Unofficial open-source PyTorch implementation of the OLMo Hybrid architecture introduced by the Allen Institute for AI (Ai2).
This repository is an independent community re-implementation and is not affiliated with, endorsed by, or officially supported by Ai2. For the official release, weights, and tooling, see the Ai2 OLMo project.
OLMo Hybrid is a language model architecture that combines two fundamentally different sequence-mixing mechanisms inside a single residual stack:
- Gated DeltaNet — a parallelisable linear recurrent neural network (linear-RNN) layer based on the gated delta rule for associative memory.
- Causal Multi-Head Attention (MHA) — standard scaled dot-product attention with Rotary Position Embeddings (RoPE).
The two layer types are interleaved in a fixed 3 : 1 ratio (three DeltaNet layers for every one attention layer).
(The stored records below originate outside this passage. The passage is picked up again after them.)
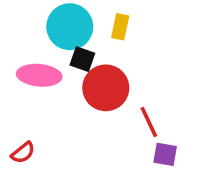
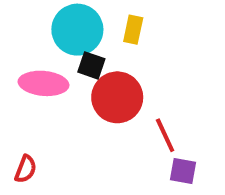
red semicircle: (23, 153) -> (26, 169), turned -30

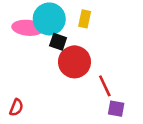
pink ellipse: (44, 83) -> (28, 28), moved

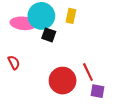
red circle: (74, 62) -> (63, 81), moved
red semicircle: (16, 107) -> (14, 63), moved, turned -48

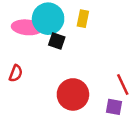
red semicircle: (14, 63) -> (16, 73), turned 48
red line: (88, 72) -> (123, 85), moved

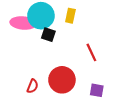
red semicircle: (16, 73) -> (33, 86), moved
red line: (123, 85) -> (91, 52), moved

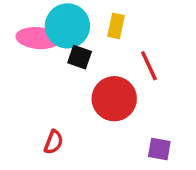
red line: (91, 52) -> (149, 66), moved
red circle: (62, 80) -> (114, 99), moved

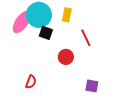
pink ellipse: (38, 38) -> (22, 22), turned -60
red circle: (114, 99) -> (66, 57), size x0.6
This hybrid design retains the sub-quadratic inference cost of linear RNNs for the bulk of computation while using periodic full attention to prevent information loss in the bounded recurrent state.
For a model with hybrid_ratio = 3 and num_layers = 8:
Layer 0 → Gated DeltaNet
Layer 1 → Gated DeltaNet
Layer 2 → Gated DeltaNet
Layer 3 → Multi-Head Attention
Layer 4 → Gated DeltaNet
Layer 5 → Gated DeltaNet
Layer 6 → Gated DeltaNet
Layer 7 → Multi-Head Attention
Each layer consists of:
- RMSNorm pre-normalisation
- Mixing sublayer (DeltaNet or MHA)
- Residual addition
- RMSNorm pre-normalisation
- SwiGLU feed-forward network
- Residual addition
The Gated DeltaNet layer maintains an associative-memory matrix state S of shape (B, H, D, D) updated at every token via the gated delta rule:
alpha_t = sigmoid(W_alpha * x_t) in (0,1)^{H x D} per-element forget gate
beta_t = sigmoid(W_beta * x_t) in (0,1)^H delta-rule step size
k_t = normalize(W_k * x_t) in R^{H x D} key (unit sphere)
v_t = W_v * x_t in R^{H x D} value
q_t = normalize(W_q * x_t) in R^{H x D} query (unit sphere)
S_t = (alpha_t * S_{t-1}) + beta_t * (v_t - S_{t-1} k_t) outer k_t
y_t = S_t q_t
- The
alphagate allows the model to selectively forget stale associations. - The
beta-scaled delta-rule term writes a corrected association betweenk_tandv_tinto the memory matrix. - Normalising keys and queries keeps numerical values bounded regardless of sequence length.
- An additional multiplicative output gate
g = sigmoid(W_g x_t)is applied to the read-out before the output projection.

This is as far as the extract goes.